A local pub – The Toad – serves up a beer called Toadlicker. It’s a zesty pale ale zapped with grapefruit and dished out in cans adorned with the daubings of daft and inexplicably popular artist, David Shrigley. His cartoony approach is mirrored here in both the album artwork and the sound palette of ‘Chasing Bliss’, which feels like the Fat Whites trapped in an underground bunker and forced to subsist on little more than 16mb side-scrolling video games. That or it imagines a world where Kyuss didn’t give two hoots about guitars and, instead, grew up hazily tripping and rolling through the desert shingle of Dungeness, the barely perceptible throb of the nuclear power station soundtracking their every move.

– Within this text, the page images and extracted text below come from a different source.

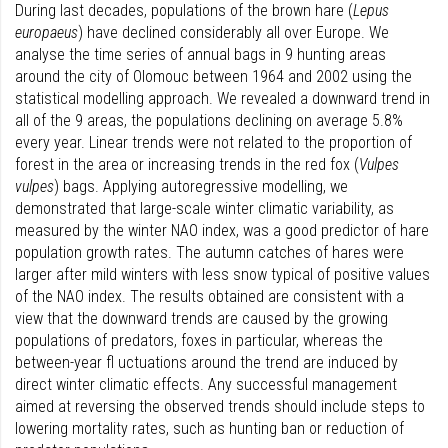
During last decades, populations of the brown hare (
Lepus
europaeus
) have declined considerably all over Europe. We
analyse the time series of annual bags in 9 hunting areas
around the city of Olomouc between 1964 and 2002 using the
statistical modelling approach. We revealed a downward trend in
all of the 9 areas, the populations declining on average 5.8%
every year. Linear trends were not related to the proportion of
forest in the area or increasing trends in the red fox (
Vulpes
vulpes
) bags. Applying autoregressive modelling, we
demonstrated that large-scale winter climatic variability, as
measured by the winter NAO index, was a good predictor of hare
population growth rates. The autumn catches of hares were
larger after mild winters with less snow typical of positive values
of the NAO index. The results obtained are consistent with a
view that the downward trends are caused by the growing
populations of predators, foxes in particular, whereas the
between-year fl uctuations around the trend are induced by
direct winter climatic effects. Any successful management
aimed at reversing the observed trends should include steps to
lowering mortality rates, such as hunting ban or reduction of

Hand-tapped rhythms gel with echoes of triggered snares on ‘Get Out’. A rumbling bass synth slapped through a delay pedal and an array of percussive tchotchkes are added to distorted vocals that sound like they’re being blurted through a pile of sopping wet bed sheets.

‘Winder’, on the other hand, is akin to the end of the afters. It’s all twitching legs and pasty jaws with the sun poking its way in. Intruding, even. Until it’s the one thing that you want, no, need to keep you grounded. But even that starts to twist away. Hit the bed. Ride it out. Wait for your heart to calm and a dribble of sleep to creep its way in. Don’t be fooled by that pumping tempo, this is Golden Toad winding down.

They say that the early bird gets the worm. It follows, then, that the late worm avoids getting eaten up. Landing at the eleventh hour/twelfth month, these particular worms are fashionably late. But in their psychedelic, timeless state, they’re ripe for devouring and deserve to be gobbled up like they’ve been lured out of the ground by the bumping beats of webbed feet.